Loin de la terre d’enfance

Marie-Hélène Lafon est l’auteure d’une dizaine de romans et nouvelles ancrés dans un monde paysan qui peu à peu disparaît et qu’elle définit comme «insulaire»: depuis son premier livre publié, Le Soir du chien (Prix Renaudot des lycéens 2001), elle évoque un même lieu, le Cantal, où elle est née en 1962 et qu’elle a quitté pour suivre des études de lettres à Paris. Les Pays, son dernier titre, ne déroge pas à la règle: il met en scène le déracinement de Claire, fille de paysans partie étudier dans la capitale après quelques années d’internat religieux. Ce bref roman forme le dernier volet d’une trilogie entamée avec Les Derniers Indiens (Buchet-Chastel, 2008), qui racontait la vie et les drames de ceux restés au pays, suivi de L’Annonce (Buchet-Chastel, 2009), où s’esquissait la possibilité d’un avenir paysan heureux.

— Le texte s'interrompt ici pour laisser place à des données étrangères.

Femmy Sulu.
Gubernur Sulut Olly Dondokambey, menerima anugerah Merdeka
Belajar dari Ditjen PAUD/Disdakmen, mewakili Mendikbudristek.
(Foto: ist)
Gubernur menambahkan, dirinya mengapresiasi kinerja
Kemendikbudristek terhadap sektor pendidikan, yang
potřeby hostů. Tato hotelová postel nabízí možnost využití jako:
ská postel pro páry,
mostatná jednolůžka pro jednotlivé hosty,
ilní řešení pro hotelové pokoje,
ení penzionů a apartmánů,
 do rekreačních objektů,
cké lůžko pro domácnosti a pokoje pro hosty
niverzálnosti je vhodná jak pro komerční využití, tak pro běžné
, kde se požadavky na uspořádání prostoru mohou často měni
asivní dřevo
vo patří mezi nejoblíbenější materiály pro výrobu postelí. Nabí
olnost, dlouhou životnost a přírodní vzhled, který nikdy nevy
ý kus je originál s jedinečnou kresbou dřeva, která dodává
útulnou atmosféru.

Dans Les Pays, il est donc question de ceux qui ont décidé de partir, et Marie-Hélène Lafon dépeint les années de ce passage entre deux mondes. Après une brève première partie montrant le père et ses deux enfants parachutés au Salon de l’agriculture de Paris, le cœur du roman se concentre sur les premiers pas de Claire dans la capitale où tout est neuf, du jargon des professeurs au tracé des rues. Elle doit être la meilleure, à la hauteur de la bourse obtenue: sérieuse, taiseuse, bosseuse, elle découvre Flaubert et le grec ancien, se fait des amies. Au fond d’elle palpite toujours le lieu englouti de l’enfance, cette terre paysanne belle et austère qui s’éloigne peu à peu dans le temps et l’espace – adulte et enseignante à Paris, elle y aura une résidence secondaire. C’est de fait tout un univers qui sombre: la vie est difficile pour les agriculteurs étouffés par les emprunts, les campagnes se vident, et le père de Claire a la conscience aiguë de faire partie des derniers.  

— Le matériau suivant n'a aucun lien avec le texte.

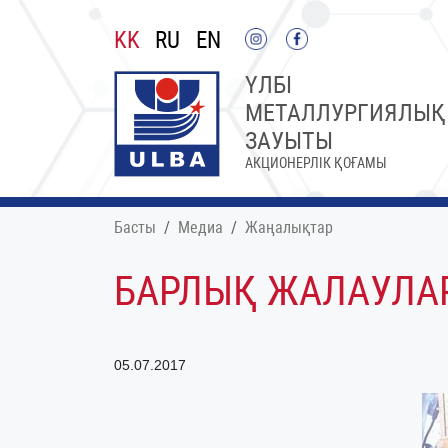
KK
RU
EN
ҮЛБІ
МЕТАЛЛУРГИЯЛЫҚ
ЗАУЫТЫ
АКЦИОНЕРЛІК ҚОҒАМЫ
Басты
Медиа
Жаңалықтар
БАРЛЫҚ ЖАЛАУЛАР
05.07.2017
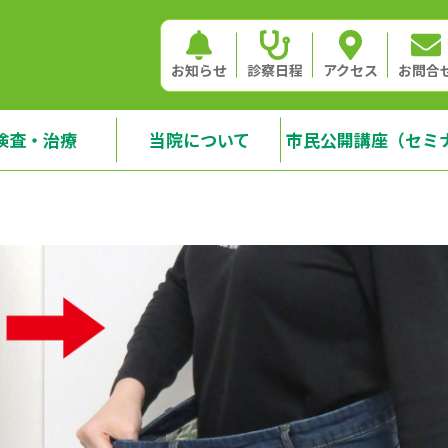
お知らせ
診察日程
アクセス
お問合
検査・治療
当院について
市民公開講座（セミ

Quand le vieil homme vient lui rendre visite avec son neveu, dans une troisième partie poignante, leurs retrouvailles dévoilent à la fois l’irrémédiable éloignement de Claire et la permanence de sa terre en elle, de manière quasi physique. «Elle aurait deux corps, un pour la ville, un pour l’autre face du monde, et ça ne tiendrait pas seulement aux vêtements, à ce qui se laisse saisir d’un coup d’œil», songe-t-elle en rentrant chez elle après un séjour dans son «terrier des champs». Alors, pendant le trajet en métro, elle «laisse s’opérer la jonction entre les deux pays, les deux temps, les deux corps».

Aujourd’hui enseignante à Paris, Marie-Hélène Lafon vient de ce monde où entrer en littérature ne va pas de soi. «ça sépare, ça échappe. Je suis dans cette échappée, cette séparation du lieu d’origine sociale et culturelle», note-t-elle sur le site Ecrivains d’aujourd’hui. C’est dans cette distance qu’elle écrit, toujours «à la lisière», dans une tension qui est «l’apanage des transfuges sociaux» et s’avère constitutive de l’écriture. Elle qui se définit comme un «écrivain de sillon» écrit comme on laboure, fouillant inlassablement la terre de l’enfance et travaillant la langue comme un matériau. Il s’agit d’élaguer, dans un processus d’épure qui implique de lire et relire, ruminer, couper, tailler dans la matière, creuser le verbe jusqu’à l’os pour toucher à l’essentiel. Rien de superflu ici. A la ferme familiale, les mots ne disent que des choses utiles ou servent à parler des autres, jamais de soi: la langue des Pays est à cette image, rugueuse et ciselée à l’extrême, donnant corps à des personnages tout aussi peu verbeux qui s’incarnent par le geste et le corps.

En même temps que Les Pays paraît Album, un abécédaire amoureux: vingt-six belles proses poétiques pour dire en quelques pages l’enfance et ses paysages, de «Arbres» («La langue de l’arbre s’invente dans ses mille bouches feuillues») à «Vaches» («Les vaches ruminent. Moi aussi»).

 

Marie-Hélène Lafon, Les Pays, Ed. Buchet-Chastel, 2012, 203 pp. Album, ibid, 104 pp.